Students from at least 13 other schools gathered for the protest. They expressed concerns of support staff for students, including those with special needs and large class sizes. Many upperclassmen felt distressed about the quickly approaching deadlines for their college applications.

“The kids with special needs need extra support,” said Adrian Hernandez, a sophomore at Thomas Kelly College Prep. “They need the social workers to be there and if they’re not there then who is going to support them?”

Students from Senn High School in Edgewater said they don’t have a librarian. 

“The libraries are generally used for tutoring services, but they’re not open all of the time since there’s no librarian to manage them,” said Dora Segedin, a senior at Senn. “So students don’t get that resource they previously had.”

Large classes are also a problem at Senn, students said. 

“The classes are so big,” said Annika Oliver, a senior at Senn. “We don’t get the attention that we need because the teacher has to deal with so many students that sometimes they don’t have time to help you individually.”

Some of the Senn students at the protest are in cross country and learned on Friday that they wouldn’t be able to run in postseason competitions because of an Illinois High School Association (IHSA) rule preventing participation from districts whose teachers are on strike. 

The students at the sit-in didn’t blame CTU members, though. 

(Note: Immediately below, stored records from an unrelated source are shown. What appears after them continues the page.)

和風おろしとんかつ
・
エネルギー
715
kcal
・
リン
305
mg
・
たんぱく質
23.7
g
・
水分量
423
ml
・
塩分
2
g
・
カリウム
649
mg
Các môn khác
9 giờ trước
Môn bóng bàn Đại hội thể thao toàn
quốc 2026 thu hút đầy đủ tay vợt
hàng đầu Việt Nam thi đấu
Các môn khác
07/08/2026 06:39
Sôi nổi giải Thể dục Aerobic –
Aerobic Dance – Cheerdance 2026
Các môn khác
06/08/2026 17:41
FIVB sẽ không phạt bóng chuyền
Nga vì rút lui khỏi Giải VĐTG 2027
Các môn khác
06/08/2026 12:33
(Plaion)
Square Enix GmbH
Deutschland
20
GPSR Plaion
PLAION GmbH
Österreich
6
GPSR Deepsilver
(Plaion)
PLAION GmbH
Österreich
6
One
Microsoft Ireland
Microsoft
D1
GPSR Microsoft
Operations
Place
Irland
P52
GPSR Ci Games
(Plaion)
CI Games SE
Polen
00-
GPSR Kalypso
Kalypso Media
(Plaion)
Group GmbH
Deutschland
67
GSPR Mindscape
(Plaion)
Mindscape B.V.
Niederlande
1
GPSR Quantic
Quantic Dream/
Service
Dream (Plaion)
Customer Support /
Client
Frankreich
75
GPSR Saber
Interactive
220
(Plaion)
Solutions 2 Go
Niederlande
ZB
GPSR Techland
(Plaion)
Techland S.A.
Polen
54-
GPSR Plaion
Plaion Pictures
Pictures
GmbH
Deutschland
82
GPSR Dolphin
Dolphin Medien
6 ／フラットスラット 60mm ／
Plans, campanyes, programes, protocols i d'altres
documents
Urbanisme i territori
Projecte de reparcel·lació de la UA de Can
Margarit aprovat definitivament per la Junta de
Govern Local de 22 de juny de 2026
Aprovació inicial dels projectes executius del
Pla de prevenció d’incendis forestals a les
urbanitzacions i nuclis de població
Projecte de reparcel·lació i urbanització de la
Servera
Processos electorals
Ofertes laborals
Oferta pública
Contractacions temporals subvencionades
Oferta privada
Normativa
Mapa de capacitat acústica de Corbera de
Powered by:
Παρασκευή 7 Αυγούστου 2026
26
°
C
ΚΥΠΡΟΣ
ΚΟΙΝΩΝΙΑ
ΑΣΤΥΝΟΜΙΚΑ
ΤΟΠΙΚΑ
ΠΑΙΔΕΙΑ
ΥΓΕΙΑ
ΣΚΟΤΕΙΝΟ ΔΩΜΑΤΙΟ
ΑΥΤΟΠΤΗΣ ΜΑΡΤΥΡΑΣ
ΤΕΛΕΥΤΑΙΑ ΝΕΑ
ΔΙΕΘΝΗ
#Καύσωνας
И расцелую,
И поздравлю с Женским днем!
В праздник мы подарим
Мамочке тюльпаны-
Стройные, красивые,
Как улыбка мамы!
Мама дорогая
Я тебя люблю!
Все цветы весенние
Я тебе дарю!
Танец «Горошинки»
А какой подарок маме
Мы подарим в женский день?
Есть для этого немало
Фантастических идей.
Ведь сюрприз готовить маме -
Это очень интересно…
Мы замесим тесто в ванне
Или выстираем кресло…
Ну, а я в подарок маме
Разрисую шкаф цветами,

“I think that teachers are fighting for what they want and they shouldn’t have to just give it up because we want to run in a race or something,” Oliver said. 

Though the students support CTU, they are growing concerned about their grades and college applications. Fall is a popular time for juniors to begin testing for college applications, such as the SAT and ACT. Moreover, early college applications are due on Friday, November 1. These applications require transcripts from a student’s school and letters of recommendation from their teachers. 

“Seniors are struggling to apply for colleges because we need our transcripts and we need our letters of recommendation, but we can’t talk to our teachers about it and they can’t access their emails and they can’t send us the letters because they don’t have access,” Oliver said. “It’s stressful.”

Students chanting outside of City Hall at the end of the protest. (Marissa Nelson, 14 East)

CTU and city negotiators reconvened Monday morning to continue contract negotiations. Meanwhile Service Employees International Union (SEIU) local 73, representing around 7,500 school support staff, reached a tentative agreement with CPS on Sunday. 

On Monday evening, CPS canceled classes for Tuesday.